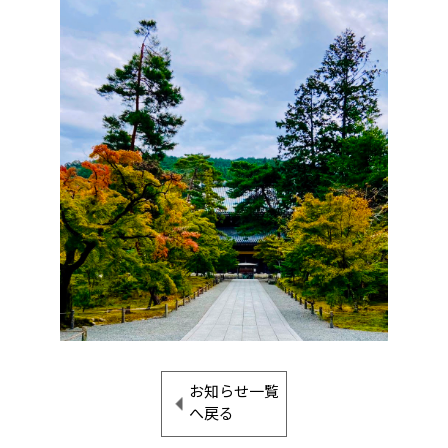
お知らせ一覧
へ戻る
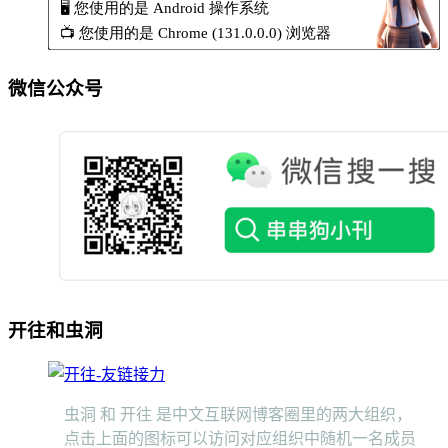
微信公众号
开往和虫洞
虫洞 和 开往 是中文互联网博客圈里的两大组织，
点击上面的图标可以访问对应组织中随机一名成员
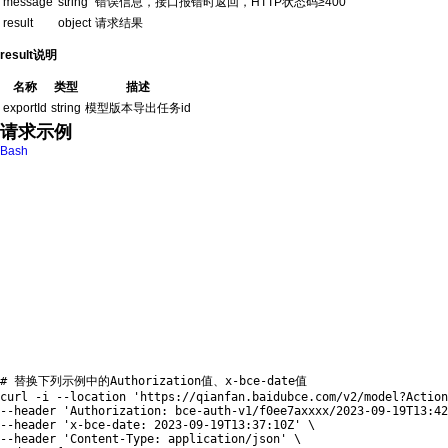
message
string
错误信息，接口报错时返回，HTTP状态码≥400
result
object
请求结果
result说明
名称
类型
描述
exportId
string
模型版本导出任务id
请求示例
Bash
# 替换下列示例中的Authorization值、x-bce-date值
curl
 -i --location 
'https://qianfan.baidubce.com/v2/model?Action
--header 
'Authorization: bce-auth-v1/f0ee7axxxx/2023-09-19T13:42
--header 
'x-bce-date: 2023-09-19T13:37:10Z'
\
--header 
'Content-Type: application/json'
\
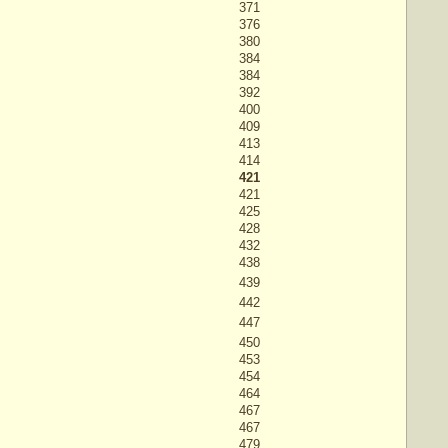
371
376
380
384
384
392
400
409
413
414
421
421
425
428
432
438
439
442
447
450
453
454
464
467
467
479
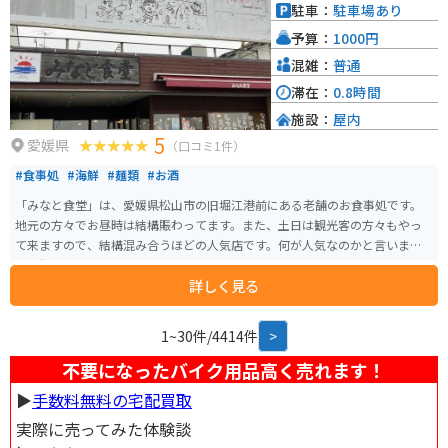
類を使った加工品も人気です。中でも、じゃこ天や鯛めしはぜひ味わいたい
駐車：
駐車場あり
一品と言えるでしょう。
予算：
1000円
混雑：
普通
滞在：
0.8時間
施設：
屋内
5
愛媛県
（口コミ1件）
#食事処
#海鮮
#麺類
#お酒
「みなと食堂」は、愛媛県松山市の旧堀江港前にある老舗のお食事処です。
地元の方々でお昼時は結構賑わってます。また、土日は観光客の方々もやっ
て来ますので、結構混み合うほどの人気店です。何が人気なのかと言います
と、松山名物の「鍋焼きうどん」です。四国と言えば、香川の「讃岐うど
詳しく見る
ん」が有名ですが、愛媛県、特に松山市でうどんと言えば「鍋焼きうどん」
です。ここのお店の「鍋焼きうどん」は、昔ながらのアルミの鍋に入ってい
て、甘めの出汁に浸った柔らかめのおうどんが、とっても美味しいです。ま
1~30件/4414件
>
た、おでんや各種定食類もありますので、みんなで楽しくワイワイやれるお
店だと思います。
不要になったバイク用品高く売れます！
▶︎
手数料無料の宅配買取
実際に売ってみた体験談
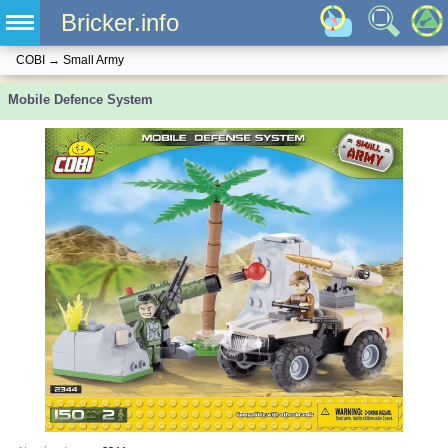
Bricker.info
COBI
→
Small Army
Mobile Defence System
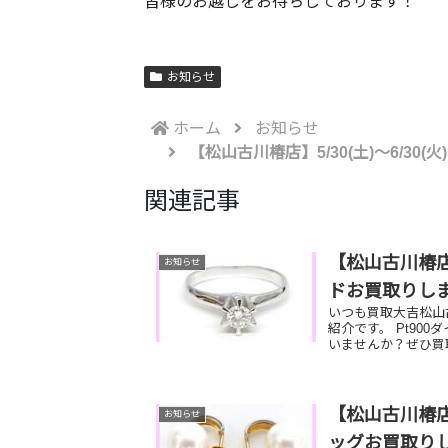
皆様のお越しをお待ちしております！
お知らせ
ホーム
お知らせ
【松山古川椿店】5/30(土)～6/3
関連記事
【松山古川椿店
お知らせ
ドお買取りし
いつも買取大吉松山
紹介です。 Pt90
いませんか？ぜひ買取
【松山古川椿店
お知らせ
ッグお買取り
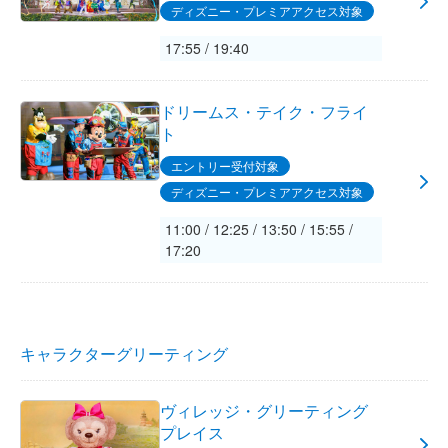
ディズニー・プレミアアクセス対象
17:55 / 19:40
ドリームス・テイク・フライ
ト
エントリー受付対象
ディズニー・プレミアアクセス対象
11:00 / 12:25 / 13:50 / 15:55 /
17:20
キャラクターグリーティング
ヴィレッジ・グリーティング
プレイス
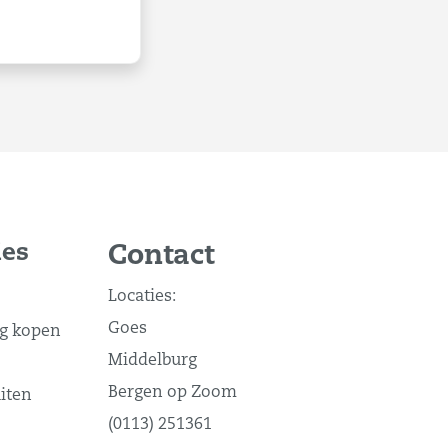
ies
Contact
Locaties:
Goes
g kopen
Middelburg
Bergen op Zoom
iten
(0113) 251361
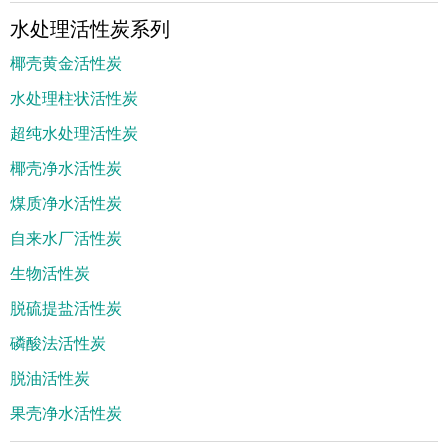
水处理活性炭系列
椰壳黄金活性炭
水处理柱状活性炭
超纯水处理活性炭
椰壳净水活性炭
煤质净水活性炭
自来水厂活性炭
生物活性炭
脱硫提盐活性炭
磷酸法活性炭
脱油活性炭
果壳净水活性炭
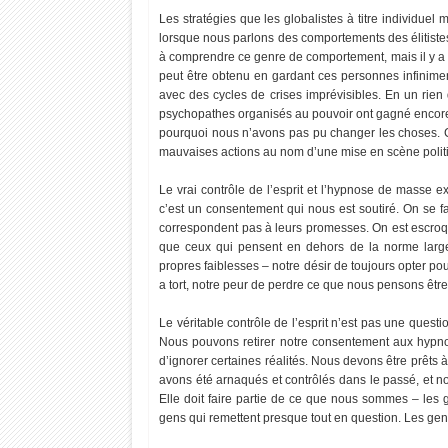
Les stratégies que les globalistes à titre individuel 
lorsque nous parlons des comportements des élitiste
à comprendre ce genre de comportement, mais il y a u
peut être obtenu en gardant ces personnes infinimen
avec des cycles de crises imprévisibles. En un rien
psychopathes organisés au pouvoir ont gagné encore
pourquoi nous n’avons pas pu changer les choses. C
mauvaises actions au nom d’une mise en scène poli
Le vrai contrôle de l’esprit et l’hypnose de masse
c’est un consentement qui nous est soutiré. On se fa
correspondent pas à leurs promesses. On est escroq
que ceux qui pensent en dehors de la norme large
propres faiblesses – notre désir de toujours opter pour l
a tort, notre peur de perdre ce que nous pensons être l
Le véritable contrôle de l’esprit n’est pas une questio
Nous pouvons retirer notre consentement aux hypno
d’ignorer certaines réalités. Nous devons être prêts
avons été arnaqués et contrôlés dans le passé, et n
Elle doit faire partie de ce que nous sommes – les
gens qui remettent presque tout en question. Les gen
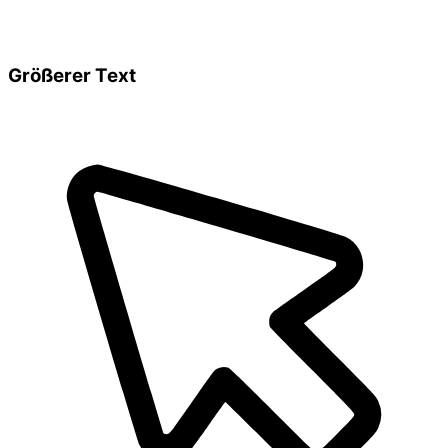
Größerer Text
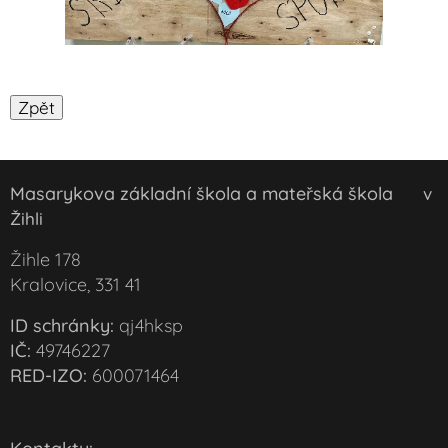
Masarykova základní škola a mateřská škola
v
Žihli
Žihle 178
Kralovice, 331 41
ID schránky:
qj4hksp
IČ:
49746227
RED-IZO:
600071464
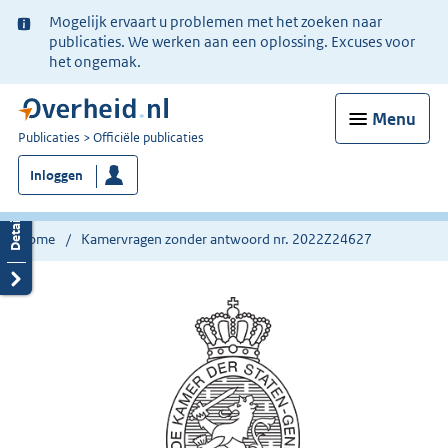
Ter
Mogelijk ervaart u problemen met het zoeken naar
informatie:
publicaties. We werken aan een oplossing. Excuses voor
het ongemak.
Menu
U
Publicaties
Officiële publicaties
bent
Inloggen
nu
hier:
Home
Kamervragen zonder antwoord nr. 2022Z24627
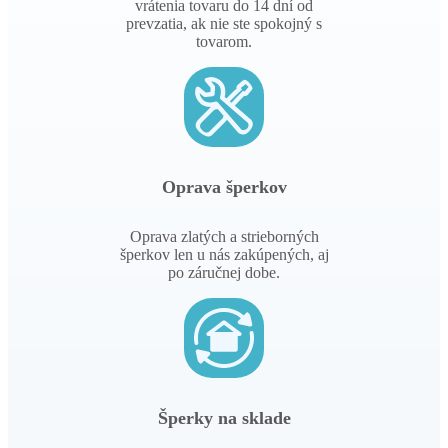
vrátenia tovaru do 14 dní od
prevzatia, ak nie ste spokojný s
tovarom.
Oprava šperkov
Oprava zlatých a strieborných
šperkov len u nás zakúpených, aj
po záručnej dobe.
Šperky na sklade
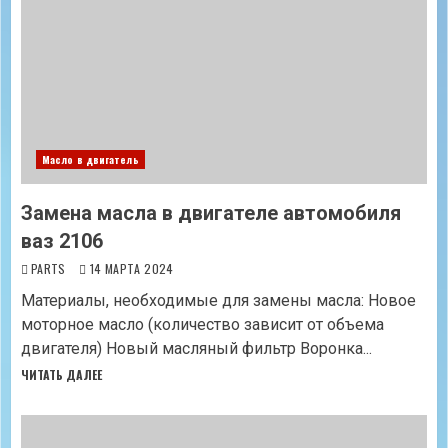
Масло в двигатель
Замена масла в двигателе автомобиля
ваз 2106
PARTS
14 МАРТА 2024
Материалы, необходимые для замены масла: Новое
моторное масло (количество зависит от объема
двигателя) Новый масляный фильтр Воронка...
ЧИТАТЬ ДАЛЕЕ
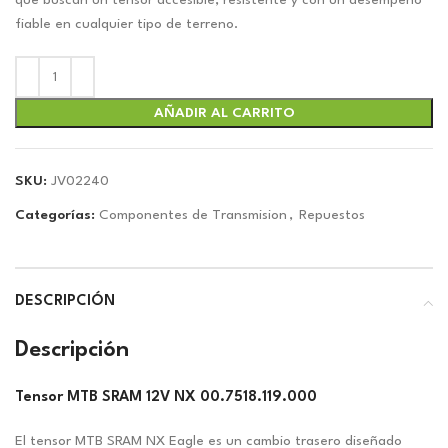
era:
es:
que buscan un tensor accesible, resistente y con un desempeño
$139.13.
$130.03.
fiable en cualquier tipo de terreno.
AÑADIR AL CARRITO
SKU:
JV02240
Categorías:
Componentes de Transmision
,
Repuestos
DESCRIPCIÓN
Descripción
Tensor MTB SRAM 12V NX 00.7518.119.000
El tensor MTB SRAM NX Eagle es un cambio trasero diseñado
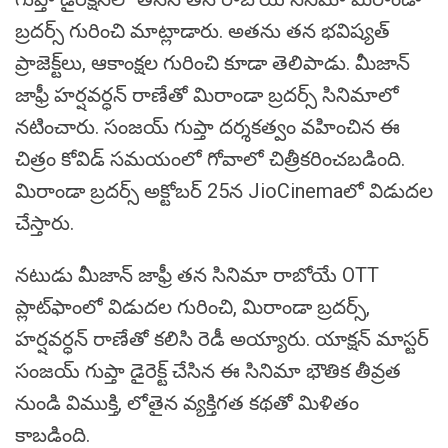
బ్రదర్స్ గురించి మాట్లాడారు. అతను తన భవిష్యత్
ప్రాజెక్ట్‌లు, ఆకాంక్షల గురించి కూడా తెలిపాడు. మీజాన్
జాఫ్రీ హర్షవర్ధన్ రాణేతో మిరాండా బ్రదర్స్‌ సినిమాలో
నటించారు. సంజయ్ గుప్తా దర్శకత్వం వహించిన ఈ
చిత్రం కోవిడ్ సమయంలో గోవాలో చిత్రీకరించబడింది.
మిరాండా బ్రదర్స్ అక్టోబర్ 25న JioCinemaలో విడుదల
చేస్తారు.
నటుడు మీజాన్ జాఫ్రీ తన సినిమా రాబోయే OTT
ప్లాట్‌ఫాంలో విడుదల గురించి, మిరాండా బ్రదర్స్,
హర్షవర్ధన్ రాణేతో కలిసి రెడీ అయ్యారు. యాక్షన్ మాస్టర్
సంజయ్ గుప్తా డైరెక్ట్ చేసిన ఈ సినిమా భౌతిక తీవ్రత
నుండి విముక్తి, లోతైన వ్యక్తిగత కథతో మిళితం
కాబడింది.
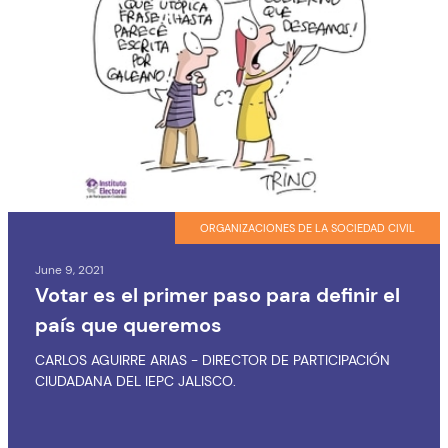
ORGANIZACIONES DE LA SOCIEDAD CIVIL
June 9, 2021
Votar es el primer paso para definir el
país que queremos
CARLOS AGUIRRE ARIAS - DIRECTOR DE PARTICIPACIÓN
CIUDADANA DEL IEPC JALISCO.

***

Restate it all word for word: every record, no pictures.

お知らせ一覧
へ戻る
微信公众号
开往和虫洞
虫洞 和 开往 是中文互联网博客圈里的两大组织，
点击上面的图标可以访问对应组织中随机一名成员
message
string
错误信息，接口报错时返回，HTTP状态码≥400
result
object
请求结果
result说明
名称
类型
描述
exportId
string
模型版本导出任务id
请求示例
Bash
# 替换下列示例中的Authorization值、x-bce-date值
curl
 -i --location 
'https://qianfan.baidubce.com/v2/model?Action
--header 
'Authorization: bce-auth-v1/f0ee7axxxx/2023-09-19T13:42
--header 
'x-bce-date: 2023-09-19T13:37:10Z'
\
--header 
'Content-Type: application/json'
\
371
376
380
384
384
392
400
409
413
414
421
421
425
428
432
438
439
442
447
450
453
454
464
467
467
479
類を使った加工品も人気です。中でも、じゃこ天や鯛めしはぜひ味わいたい
駐車：
駐車場あり
一品と言えるでしょう。
予算：
1000円
混雑：
普通
滞在：
0.8時間
施設：
屋内
5
愛媛県
（口コミ1件）
#食事処
#海鮮
#麺類
#お酒
「みなと食堂」は、愛媛県松山市の旧堀江港前にある老舗のお食事処です。
地元の方々でお昼時は結構賑わってます。また、土日は観光客の方々もやっ
て来ますので、結構混み合うほどの人気店です。何が人気なのかと言います
と、松山名物の「鍋焼きうどん」です。四国と言えば、香川の「讃岐うど
詳しく見る
ん」が有名ですが、愛媛県、特に松山市でうどんと言えば「鍋焼きうどん」
です。ここのお店の「鍋焼きうどん」は、昔ながらのアルミの鍋に入ってい
て、甘めの出汁に浸った柔らかめのおうどんが、とっても美味しいです。ま
1~30件/4414件
>
た、おでんや各種定食類もありますので、みんなで楽しくワイワイやれるお
店だと思います。
不要になったバイク用品高く売れます！
▶︎
手数料無料の宅配買取
実際に売ってみた体験談
Bricker.info
COBI
→
Small Army
Mobile Defence System
皆様のお越しをお待ちしております！
お知らせ
ホーム
お知らせ
【松山古川椿店】5/30(土)～6/3
関連記事
【松山古川椿店
お知らせ
ドお買取りし
いつも買取大吉松山
紹介です。 Pt90
いませんか？ぜひ買取
【松山古川椿店
お知らせ
ッグお買取り
ディズニー・プレミアアクセス対象
17:55 / 19:40
ドリームス・テイク・フライ
ト
エントリー受付対象
ディズニー・プレミアアクセス対象
11:00 / 12:25 / 13:50 / 15:55 /
17:20
キャラクターグリーティング
ヴィレッジ・グリーティング
プレイス
ies
Contact
Locaties:
Goes
g kopen
Middelburg
Bergen op Zoom
iten
(0113) 251361
水处理活性炭系列
椰壳黄金活性炭
水处理柱状活性炭
超纯水处理活性炭
椰壳净水活性炭
煤质净水活性炭
自来水厂活性炭
生物活性炭
脱硫提盐活性炭
磷酸法活性炭
脱油活性炭
果壳净水活性炭
Les stratégies que les globalistes à titre individuel 
lorsque nous parlons des comportements des élitiste
à comprendre ce genre de comportement, mais il y a u
peut être obtenu en gardant ces personnes infinimen
avec des cycles de crises imprévisibles. En un rien
psychopathes organisés au pouvoir ont gagné encore
pourquoi nous n’avons pas pu changer les choses. C
mauvaises actions au nom d’une mise en scène poli
Le vrai contrôle de l’esprit et l’hypnose de masse
c’est un consentement qui nous est soutiré. On se fa
correspondent pas à leurs promesses. On est escroq
que ceux qui pensent en dehors de la norme large
propres faiblesses – notre désir de toujours opter pour l
a tort, notre peur de perdre ce que nous pensons être l
Le véritable contrôle de l’esprit n’est pas une questio
Nous pouvons retirer notre consentement aux hypno
d’ignorer certaines réalités. Nous devons être prêts
avons été arnaqués et contrôlés dans le passé, et n
Elle doit faire partie de ce que nous sommes – les
gens qui remettent presque tout en question. Les gen
Größerer Text
Masarykova základní škola a mateřská škola
v
Žihli
Žihle 178
Kralovice, 331 41
ID schránky:
qj4hksp
IČ:
49746227
RED-IZO:
600071464
Ter
Mogelijk ervaart u problemen met het zoeken naar
informatie:
publicaties. We werken aan een oplossing. Excuses voor
het ongemak.
Menu
U
Publicaties
Officiële publicaties
bent
Inloggen
nu
hier:
Home
Kamervragen zonder antwoord nr. 2022Z24627
vrátenia tovaru do 14 dní od
prevzatia, ak nie ste spokojný s
tovarom.
Oprava šperkov
Oprava zlatých a strieborných
šperkov len u nás zakúpených, aj
po záručnej dobe.
Šperky na sklade
Масло в двигатель
Замена масла в двигателе автомобиля
ваз 2106
PARTS
14 МАРТА 2024
Материалы, необходимые для замены масла: Новое
моторное масло (количество зависит от объема
двигателя) Новый масляный фильтр Воронка...
ЧИТАТЬ ДАЛЕЕ
era:
es:
que buscan un tensor accesible, resistente y con un desempeño
$139.13.
$130.03.
fiable en cualquier tipo de terreno.
AÑADIR AL CARRITO
SKU:
JV02240
Categorías:
Componentes de Transmision
,
Repuestos
DESCRIPCIÓN
Descripción
Tensor MTB SRAM 12V NX 00.7518.119.000
El tensor MTB SRAM NX Eagle es un cambio trasero diseñado
బ్రదర్స్ గురించి మాట్లాడారు. అతను తన భవిష్యత్
ప్రాజెక్ట్‌లు, ఆకాంక్షల గురించి కూడా తెలిపాడు. మీజాన్
జాఫ్రీ హర్షవర్ధన్ రాణేతో మిరాండా బ్రదర్స్‌ సినిమాలో
నటించారు. సంజయ్ గుప్తా దర్శకత్వం వహించిన ఈ
చిత్రం కోవిడ్ సమయంలో గోవాలో చిత్రీకరించబడింది.
మిరాండా బ్రదర్స్ అక్టోబర్ 25న JioCinemaలో విడుదల
చేస్తారు.
నటుడు మీజాన్ జాఫ్రీ తన సినిమా రాబోయే OTT
ప్లాట్‌ఫాంలో విడుదల గురించి, మిరాండా బ్రదర్స్,
హర్షవర్ధన్ రాణేతో కలిసి రెడీ అయ్యారు. యాక్షన్ మాస్టర్
సంజయ్ గుప్తా డైరెక్ట్ చేసిన ఈ సినిమా భౌతిక తీవ్రత
నుండి విముక్తి, లోతైన వ్యక్తిగత కథతో మిళితం
కాబడింది.
ORGANIZACIONES DE LA SOCIEDAD CIVIL
June 9, 2021
Votar es el primer paso para definir el
país que queremos
CARLOS AGUIRRE ARIAS - DIRECTOR DE PARTICIPACIÓN
CIUDADANA DEL IEPC JALISCO.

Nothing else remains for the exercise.